Information given:
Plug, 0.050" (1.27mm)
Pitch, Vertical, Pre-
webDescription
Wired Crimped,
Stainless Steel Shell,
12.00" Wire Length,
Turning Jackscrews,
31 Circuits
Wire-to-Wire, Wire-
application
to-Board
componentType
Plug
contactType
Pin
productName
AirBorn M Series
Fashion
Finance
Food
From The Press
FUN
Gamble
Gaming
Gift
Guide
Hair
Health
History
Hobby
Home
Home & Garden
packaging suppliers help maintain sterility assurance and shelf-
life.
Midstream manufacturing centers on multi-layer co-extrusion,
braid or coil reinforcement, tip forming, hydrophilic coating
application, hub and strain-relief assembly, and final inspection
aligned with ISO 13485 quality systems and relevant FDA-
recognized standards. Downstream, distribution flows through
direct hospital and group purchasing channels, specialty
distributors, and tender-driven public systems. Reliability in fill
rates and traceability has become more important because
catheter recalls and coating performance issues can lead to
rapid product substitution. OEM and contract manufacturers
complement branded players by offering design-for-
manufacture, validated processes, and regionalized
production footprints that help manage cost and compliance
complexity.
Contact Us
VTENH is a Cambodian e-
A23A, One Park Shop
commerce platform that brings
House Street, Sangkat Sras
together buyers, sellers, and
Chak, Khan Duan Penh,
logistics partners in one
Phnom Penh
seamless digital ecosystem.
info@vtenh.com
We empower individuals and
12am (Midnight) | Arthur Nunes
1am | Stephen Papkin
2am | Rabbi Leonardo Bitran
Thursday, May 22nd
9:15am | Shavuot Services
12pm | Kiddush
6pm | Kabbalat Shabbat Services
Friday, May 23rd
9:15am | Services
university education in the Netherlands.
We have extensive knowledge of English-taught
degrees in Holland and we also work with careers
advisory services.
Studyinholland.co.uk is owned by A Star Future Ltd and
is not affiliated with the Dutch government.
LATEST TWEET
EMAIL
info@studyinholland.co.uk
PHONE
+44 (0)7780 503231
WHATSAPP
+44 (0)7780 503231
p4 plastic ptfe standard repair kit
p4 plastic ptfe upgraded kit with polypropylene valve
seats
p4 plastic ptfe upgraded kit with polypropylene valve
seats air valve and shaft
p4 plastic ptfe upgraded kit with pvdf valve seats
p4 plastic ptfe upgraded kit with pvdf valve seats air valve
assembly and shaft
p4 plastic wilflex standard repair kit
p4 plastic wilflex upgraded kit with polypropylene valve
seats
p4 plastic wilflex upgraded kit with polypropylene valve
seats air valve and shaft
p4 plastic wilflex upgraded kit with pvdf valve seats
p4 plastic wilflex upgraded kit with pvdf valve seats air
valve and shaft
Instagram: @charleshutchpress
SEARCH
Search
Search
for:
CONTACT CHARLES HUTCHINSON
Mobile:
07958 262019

Exercise:
Copy each line from the records above that includes the string "repair".

Written solution:
p4 plastic ptfe standard repair kit
p4 plastic wilflex standard repair kit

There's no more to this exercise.